The Daily Tar Heel

Serving the students and the University community since 1893

Sunday September 26th

Students Discuss Negative Implications of Hostilities

By Crystal Harward

Staff Writer

The N.C. General Assembly is continuing efforts to increase security at the Legislative Building by remodeling the structure and increasing police presence, although funding for large-scale safety measures has not yet been discussed.

The Secret Service issued a report in April offering 140 recommendations for improvement.

The legislature's security came under increased scrutiny after Tuesday's terrorist attacks on the World Trade Center and the Pentagon.

There was also a bomb threat at the N.C. Legislative Building on Aug. 27.

George Hall, administrative director of the legislative complex, said improvements were under way even before the incidents.

"Small improvements like lights being left on overnight, trimming hedges, replacing broken internal door locks and placing locks on electrical cabinets were all taking place before these incidents," he said. "If there was any effect on the resolve to improve security it was only to begin working faster."

Sen. Virginia Foxx, R-Alleghany, said state troopers and Raleigh city police began looking for abnormal activity around the Capitol after the bomb threat.

"I didn't take the bomb threat (to the legislature) seriously, but after Tuesday we must," Foxx said. "We have to be more careful in the future."

She added that it is becoming more difficult for unauthorized vehicles to enter the Legislative Building. "Before, anyone could drive into the building."

Although officials agree better security is needed, there are disagreements about the specific measures that need to be taken.

Sen. Tony Rand, D-Cumberland, said there are concerns that attempts to improve security might restrict public access to the Legislative Building.

"People need to be able to contact us, their elected representatives," he said.

But Hall said these concerns are unfounded because the inside of the building will not be changed.

"Access may be slowed if they use identification or metal detectors, but once inside there would be no difference," he said.

But proposed improvements will not be cheap. The small changes already made only have cost several hundred dollars, but major improvements being discussed are a different issue.

Hall said after consulting an architect to mend structural problems, he estimates that costs could approach $1 million.
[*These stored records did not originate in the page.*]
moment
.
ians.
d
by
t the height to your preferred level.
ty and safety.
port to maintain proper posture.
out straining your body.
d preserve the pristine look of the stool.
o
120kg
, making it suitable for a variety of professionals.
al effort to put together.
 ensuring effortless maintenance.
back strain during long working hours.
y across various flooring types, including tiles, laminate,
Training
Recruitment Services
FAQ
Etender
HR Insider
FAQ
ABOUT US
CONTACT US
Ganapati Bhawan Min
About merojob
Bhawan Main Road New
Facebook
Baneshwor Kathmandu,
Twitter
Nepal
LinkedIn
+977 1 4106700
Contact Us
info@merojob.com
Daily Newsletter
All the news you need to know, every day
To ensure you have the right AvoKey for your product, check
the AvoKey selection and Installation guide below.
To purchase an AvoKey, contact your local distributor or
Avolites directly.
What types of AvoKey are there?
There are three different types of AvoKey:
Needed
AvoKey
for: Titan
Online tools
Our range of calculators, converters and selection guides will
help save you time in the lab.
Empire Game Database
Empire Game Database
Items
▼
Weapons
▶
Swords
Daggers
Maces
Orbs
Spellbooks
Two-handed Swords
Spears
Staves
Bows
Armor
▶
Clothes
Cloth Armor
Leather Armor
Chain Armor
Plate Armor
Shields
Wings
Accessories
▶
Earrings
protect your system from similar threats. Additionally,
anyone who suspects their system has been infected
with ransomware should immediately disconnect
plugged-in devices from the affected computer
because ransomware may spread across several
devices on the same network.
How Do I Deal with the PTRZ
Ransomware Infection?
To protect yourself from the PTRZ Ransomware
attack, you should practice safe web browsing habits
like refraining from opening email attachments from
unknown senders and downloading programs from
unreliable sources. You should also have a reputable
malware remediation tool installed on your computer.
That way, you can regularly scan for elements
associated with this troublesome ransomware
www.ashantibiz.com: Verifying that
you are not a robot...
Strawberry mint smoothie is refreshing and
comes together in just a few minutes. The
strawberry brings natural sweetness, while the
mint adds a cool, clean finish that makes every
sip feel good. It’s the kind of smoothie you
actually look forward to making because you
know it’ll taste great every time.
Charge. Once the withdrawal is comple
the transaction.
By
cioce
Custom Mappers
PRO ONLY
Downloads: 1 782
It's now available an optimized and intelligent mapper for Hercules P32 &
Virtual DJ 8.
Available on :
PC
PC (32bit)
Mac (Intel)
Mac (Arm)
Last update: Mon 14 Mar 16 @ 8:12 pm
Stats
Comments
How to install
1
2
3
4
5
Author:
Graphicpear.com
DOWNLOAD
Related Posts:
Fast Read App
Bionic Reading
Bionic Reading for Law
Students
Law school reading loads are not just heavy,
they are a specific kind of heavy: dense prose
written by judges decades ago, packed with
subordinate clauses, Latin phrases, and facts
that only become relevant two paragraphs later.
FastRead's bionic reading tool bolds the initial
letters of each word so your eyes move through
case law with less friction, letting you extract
Major security improvements have not been discussed or budgeted for by the Legislature, but Hall insists that funding will not be a problem.

"Policies will have to change and people will have to be advised," he said.

While troopers and police wait outside the Legislature doors, the General Assembly continues meeting.

"(I'm) sorry for what has created the need for increased security," Foxx said. "But (I'm) grateful for the people willing to protect us."